The Rich Get Richer: Why the Senate Tax Bill Is a Total Sham

John Neurohr and Marc Stier |

The Senate Republican tax plan would provide enormous, permanent tax cuts to high-income households and corporations – all while adding at least $1.5 trillion to the deficit. And to pay for its permanent tax cuts for corporations, the bill would raise taxes on many middle-income families and repeal the Affordable Care Act’s individual mandate, increasing the number of uninsured Pennsylvanians by 505,000 and raising individual market premiums nationwide by 10 percent.

Congressional Republicans’ skewed and fiscally irresponsible tax plan would raise taxes on many middle-income families and drive up health insurance premiums to pay for permanent corporate tax cuts. The tax plan would fail Pennsylvania’s families and economy.

The House passed its bill on November 16. Senate Republicans are moving quickly to ram through their tax bill the week after Thanksgiving and work with the House to send a final bill to President Trump by the end of the year.

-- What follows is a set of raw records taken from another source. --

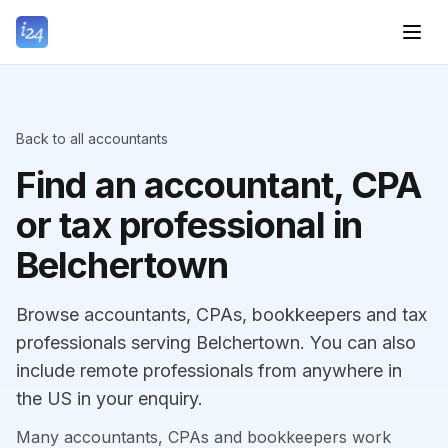
Back to all accountants
Find an accountant, CPA
or tax professional in
Belchertown
Browse accountants, CPAs, bookkeepers and tax
professionals serving Belchertown. You can also
include remote professionals from anywhere in
the US in your enquiry.
Many accountants, CPAs and bookkeepers work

The Senate Plan Is an Assault on Our Health Care

Repealing the individual mandate was already rejected in the Senate as part of the GOP’s “Skinny Repeal” plan – and was opposed by governors of both parties, health insurers, physicians, patient advocates, and experts. That’s because the individual mandate is critical to keeping market coverage affordable and keeping the individual market stable.

Congressional Republicans use these savings from reducing the number of people with health coverage to give large, permanent tax cuts to profitable corporations. While they say they are using the savings to pay for tax cuts for middle-income households, they are actually increasing taxes on many middle-income households – also to pay for their permanent tax cuts for wealthy corporations.

Without the individual mandate, the Congressional Budget Office (CBO) estimates that market premiums would increase by 10 percent, costing hundreds of dollars per year for about 7 million mostly middle-income, unsubsidized individual market consumers, with premiums increasing by over $1,000 for many older people. CBO also estimates that the number of Americans without health insurance would increase by 13 million if the individual mandate were repealed.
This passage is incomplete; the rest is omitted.